On a more civilized note, the palace compound includes a small Etruscan museum (ask for the card with English translation). The elegant ceramics bespeak a civilized joy in living by the area’s first settlers, who brought grapes and wine to Italy in the ninth century B.C.

NOTHING KOSHER HERE

Wine shops are still stocked with the region’s outstanding offerings. Restaurants abound, making the most of superb Italian produce.

In the spirit of Little Jerusalem, some promote “classical local Jewish dishes” with the unlikely label “goym” (Hebrew for gentiles). One of Pitigliano’s Jews explained the perplexing concept as nonkosher Jewish food. Thisseems to include the totally nonkosher wild boar, a local favorite going back to the Etruscans.

Outside the city walls, within walls of its own shaded by towering cyprus, the Jewish cemetery dates to the1500s, when Count Niccolo Orsini gave a patch of land to his personal doctor, David De Pomis, to bury his wife.

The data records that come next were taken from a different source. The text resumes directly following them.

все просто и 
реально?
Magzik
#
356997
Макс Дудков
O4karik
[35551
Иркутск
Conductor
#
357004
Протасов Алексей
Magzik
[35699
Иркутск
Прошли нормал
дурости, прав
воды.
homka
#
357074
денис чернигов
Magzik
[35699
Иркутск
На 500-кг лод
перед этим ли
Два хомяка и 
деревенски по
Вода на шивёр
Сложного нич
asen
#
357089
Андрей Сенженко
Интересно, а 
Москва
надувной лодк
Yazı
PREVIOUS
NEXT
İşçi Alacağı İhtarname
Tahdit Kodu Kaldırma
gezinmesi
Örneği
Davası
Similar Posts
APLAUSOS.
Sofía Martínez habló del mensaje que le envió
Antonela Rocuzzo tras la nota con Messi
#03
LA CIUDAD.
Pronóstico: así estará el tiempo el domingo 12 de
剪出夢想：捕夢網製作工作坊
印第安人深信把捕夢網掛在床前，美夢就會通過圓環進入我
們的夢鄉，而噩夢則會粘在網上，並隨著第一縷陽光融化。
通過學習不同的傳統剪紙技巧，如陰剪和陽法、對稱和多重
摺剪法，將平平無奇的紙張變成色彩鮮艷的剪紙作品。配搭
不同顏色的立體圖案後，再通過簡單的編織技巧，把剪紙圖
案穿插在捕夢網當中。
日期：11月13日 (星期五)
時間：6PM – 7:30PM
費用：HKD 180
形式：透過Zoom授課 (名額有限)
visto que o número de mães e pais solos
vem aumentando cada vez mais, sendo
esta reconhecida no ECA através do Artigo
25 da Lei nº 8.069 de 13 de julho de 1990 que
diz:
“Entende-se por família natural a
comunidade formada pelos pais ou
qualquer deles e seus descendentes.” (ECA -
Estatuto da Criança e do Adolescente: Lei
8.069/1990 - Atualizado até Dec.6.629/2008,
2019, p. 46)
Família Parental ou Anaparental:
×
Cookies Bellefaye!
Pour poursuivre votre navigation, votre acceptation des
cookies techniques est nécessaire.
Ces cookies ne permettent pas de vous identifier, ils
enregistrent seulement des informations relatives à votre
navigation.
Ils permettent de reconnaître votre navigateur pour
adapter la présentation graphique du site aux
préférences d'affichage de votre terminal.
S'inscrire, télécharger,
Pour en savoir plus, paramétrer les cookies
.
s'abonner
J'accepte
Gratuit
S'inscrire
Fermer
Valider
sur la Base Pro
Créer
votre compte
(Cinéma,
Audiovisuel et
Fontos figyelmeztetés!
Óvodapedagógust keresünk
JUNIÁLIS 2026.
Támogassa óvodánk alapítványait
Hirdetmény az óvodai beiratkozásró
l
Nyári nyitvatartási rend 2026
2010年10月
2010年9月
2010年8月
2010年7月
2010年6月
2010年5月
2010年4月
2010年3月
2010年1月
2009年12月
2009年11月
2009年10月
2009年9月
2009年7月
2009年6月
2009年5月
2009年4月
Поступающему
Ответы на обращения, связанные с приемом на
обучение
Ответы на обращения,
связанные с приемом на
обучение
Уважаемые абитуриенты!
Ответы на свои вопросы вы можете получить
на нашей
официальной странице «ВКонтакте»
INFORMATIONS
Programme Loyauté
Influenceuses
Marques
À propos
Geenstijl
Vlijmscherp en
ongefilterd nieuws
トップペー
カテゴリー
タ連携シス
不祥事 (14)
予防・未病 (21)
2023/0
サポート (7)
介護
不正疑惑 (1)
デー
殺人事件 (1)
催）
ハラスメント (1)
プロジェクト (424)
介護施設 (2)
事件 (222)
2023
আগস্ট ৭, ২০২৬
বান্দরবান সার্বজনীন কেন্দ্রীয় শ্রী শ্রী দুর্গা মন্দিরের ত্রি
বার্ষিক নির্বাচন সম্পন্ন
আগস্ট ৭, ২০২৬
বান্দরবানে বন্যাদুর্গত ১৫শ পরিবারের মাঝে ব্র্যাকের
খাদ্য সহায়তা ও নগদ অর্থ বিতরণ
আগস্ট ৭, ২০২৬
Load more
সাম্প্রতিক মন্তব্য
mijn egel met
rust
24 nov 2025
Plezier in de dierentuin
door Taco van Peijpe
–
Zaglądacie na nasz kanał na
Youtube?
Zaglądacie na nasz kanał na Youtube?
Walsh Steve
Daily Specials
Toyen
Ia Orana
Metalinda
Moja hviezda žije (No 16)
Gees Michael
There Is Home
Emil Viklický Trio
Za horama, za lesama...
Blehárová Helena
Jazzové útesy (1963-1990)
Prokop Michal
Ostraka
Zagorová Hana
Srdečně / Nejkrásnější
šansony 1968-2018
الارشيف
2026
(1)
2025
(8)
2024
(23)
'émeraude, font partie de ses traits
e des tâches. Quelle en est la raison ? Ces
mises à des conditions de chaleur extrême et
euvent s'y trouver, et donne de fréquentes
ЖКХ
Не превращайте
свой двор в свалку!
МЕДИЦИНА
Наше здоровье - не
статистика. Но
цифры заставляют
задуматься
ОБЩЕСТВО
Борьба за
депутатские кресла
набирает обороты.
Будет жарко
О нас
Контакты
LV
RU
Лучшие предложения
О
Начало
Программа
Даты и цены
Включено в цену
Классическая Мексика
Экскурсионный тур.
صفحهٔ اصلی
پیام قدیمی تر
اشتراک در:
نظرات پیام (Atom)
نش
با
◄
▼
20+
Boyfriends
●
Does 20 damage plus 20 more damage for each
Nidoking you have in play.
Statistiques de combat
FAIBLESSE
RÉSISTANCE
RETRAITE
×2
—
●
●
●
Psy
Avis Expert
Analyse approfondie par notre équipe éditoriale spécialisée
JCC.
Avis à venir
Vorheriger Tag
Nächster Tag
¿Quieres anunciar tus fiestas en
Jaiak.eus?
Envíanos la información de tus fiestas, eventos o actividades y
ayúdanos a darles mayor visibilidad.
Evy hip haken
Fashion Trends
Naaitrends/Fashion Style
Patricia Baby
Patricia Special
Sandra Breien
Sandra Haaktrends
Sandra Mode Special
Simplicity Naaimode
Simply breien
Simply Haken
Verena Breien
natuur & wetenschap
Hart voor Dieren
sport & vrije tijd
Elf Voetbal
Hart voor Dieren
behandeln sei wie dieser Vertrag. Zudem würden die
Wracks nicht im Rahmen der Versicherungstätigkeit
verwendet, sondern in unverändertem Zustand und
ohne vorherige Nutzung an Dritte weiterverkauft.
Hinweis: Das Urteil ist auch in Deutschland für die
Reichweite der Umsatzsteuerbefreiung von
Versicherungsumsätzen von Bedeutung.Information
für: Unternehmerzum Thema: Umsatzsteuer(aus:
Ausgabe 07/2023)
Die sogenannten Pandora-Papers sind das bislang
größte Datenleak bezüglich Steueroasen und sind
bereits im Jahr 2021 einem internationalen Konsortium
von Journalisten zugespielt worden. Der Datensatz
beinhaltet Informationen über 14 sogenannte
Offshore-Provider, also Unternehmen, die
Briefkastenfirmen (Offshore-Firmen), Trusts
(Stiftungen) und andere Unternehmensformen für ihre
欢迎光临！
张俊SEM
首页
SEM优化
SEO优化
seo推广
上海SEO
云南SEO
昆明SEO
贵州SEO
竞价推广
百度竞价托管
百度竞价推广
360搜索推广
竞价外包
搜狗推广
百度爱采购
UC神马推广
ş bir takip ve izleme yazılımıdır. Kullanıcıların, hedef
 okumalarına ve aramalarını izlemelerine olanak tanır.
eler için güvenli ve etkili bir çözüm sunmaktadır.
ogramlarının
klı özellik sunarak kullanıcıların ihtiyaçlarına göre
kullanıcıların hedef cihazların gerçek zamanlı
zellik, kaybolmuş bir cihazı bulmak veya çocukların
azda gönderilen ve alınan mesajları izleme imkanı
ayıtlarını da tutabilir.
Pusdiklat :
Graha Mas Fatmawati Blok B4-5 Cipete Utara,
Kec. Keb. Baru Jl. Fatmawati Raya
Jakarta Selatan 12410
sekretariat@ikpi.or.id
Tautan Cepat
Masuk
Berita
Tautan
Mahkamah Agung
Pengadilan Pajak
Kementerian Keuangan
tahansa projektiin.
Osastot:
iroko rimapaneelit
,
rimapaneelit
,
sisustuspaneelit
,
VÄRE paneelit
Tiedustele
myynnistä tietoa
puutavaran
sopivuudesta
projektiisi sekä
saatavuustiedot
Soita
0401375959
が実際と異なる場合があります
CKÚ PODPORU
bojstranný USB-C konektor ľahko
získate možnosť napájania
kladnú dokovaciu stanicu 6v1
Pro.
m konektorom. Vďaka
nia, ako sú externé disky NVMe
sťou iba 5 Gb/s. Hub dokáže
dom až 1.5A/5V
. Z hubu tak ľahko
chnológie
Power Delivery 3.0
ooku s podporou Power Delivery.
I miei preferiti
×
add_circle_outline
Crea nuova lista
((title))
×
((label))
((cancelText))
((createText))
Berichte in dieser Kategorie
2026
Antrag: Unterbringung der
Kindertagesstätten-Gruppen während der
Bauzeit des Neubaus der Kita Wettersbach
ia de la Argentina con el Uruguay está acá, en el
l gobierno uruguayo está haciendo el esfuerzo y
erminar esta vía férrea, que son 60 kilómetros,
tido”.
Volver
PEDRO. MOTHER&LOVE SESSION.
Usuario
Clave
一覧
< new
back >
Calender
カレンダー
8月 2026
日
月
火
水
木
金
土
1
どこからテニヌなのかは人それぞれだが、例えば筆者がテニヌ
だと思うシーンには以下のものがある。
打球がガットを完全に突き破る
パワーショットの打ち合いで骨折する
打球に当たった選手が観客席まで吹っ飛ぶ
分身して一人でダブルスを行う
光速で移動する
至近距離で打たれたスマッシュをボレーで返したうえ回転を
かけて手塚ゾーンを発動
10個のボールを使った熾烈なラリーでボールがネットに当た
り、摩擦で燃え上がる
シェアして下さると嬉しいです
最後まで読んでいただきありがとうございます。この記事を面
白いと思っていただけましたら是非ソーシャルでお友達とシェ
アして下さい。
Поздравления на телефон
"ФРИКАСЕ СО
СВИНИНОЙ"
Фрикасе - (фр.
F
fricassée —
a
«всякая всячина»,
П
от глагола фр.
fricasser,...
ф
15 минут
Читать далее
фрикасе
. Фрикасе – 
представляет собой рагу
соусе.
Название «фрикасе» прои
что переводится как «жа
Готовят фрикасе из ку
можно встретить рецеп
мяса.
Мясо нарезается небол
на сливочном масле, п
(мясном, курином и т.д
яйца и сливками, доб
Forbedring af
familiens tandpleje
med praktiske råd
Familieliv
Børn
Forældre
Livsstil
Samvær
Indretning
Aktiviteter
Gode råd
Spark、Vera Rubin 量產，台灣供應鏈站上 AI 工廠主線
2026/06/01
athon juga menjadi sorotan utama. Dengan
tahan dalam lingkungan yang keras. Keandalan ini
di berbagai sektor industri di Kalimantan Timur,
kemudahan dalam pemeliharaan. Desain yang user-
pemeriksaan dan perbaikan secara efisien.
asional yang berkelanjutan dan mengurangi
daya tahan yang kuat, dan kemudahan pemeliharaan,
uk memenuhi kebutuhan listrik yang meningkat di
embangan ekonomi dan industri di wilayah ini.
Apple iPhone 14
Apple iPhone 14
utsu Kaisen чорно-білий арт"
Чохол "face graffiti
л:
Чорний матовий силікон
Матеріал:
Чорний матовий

Symbolic of Little Jerusalem’s melding of Christian and Jewish cultures, a delicately sculpted statue of a girl reclines on tasseled pillows. She marks the tomb of a beloved child who died young - remembered right down to the details of her necklace of tiny round beads (pearls, perhaps) and the winglike folds of the sleeves of her dress.

While graven images are forbidden in Jewish tradition, Pitigliano’s Jews clearly borrowed from their Catholic neighbors. The child was the “Adoratissima Carla,” daughter of Temistocle Sadun, the head of the Jewish community who was also the engineer who brought electricity to Pitigliano.

A fitting celebration of centuries of cooperation, at night the city walls and yellow bedrock are bathed in light, the golden Little Jerusalem seemingly floating in time and space.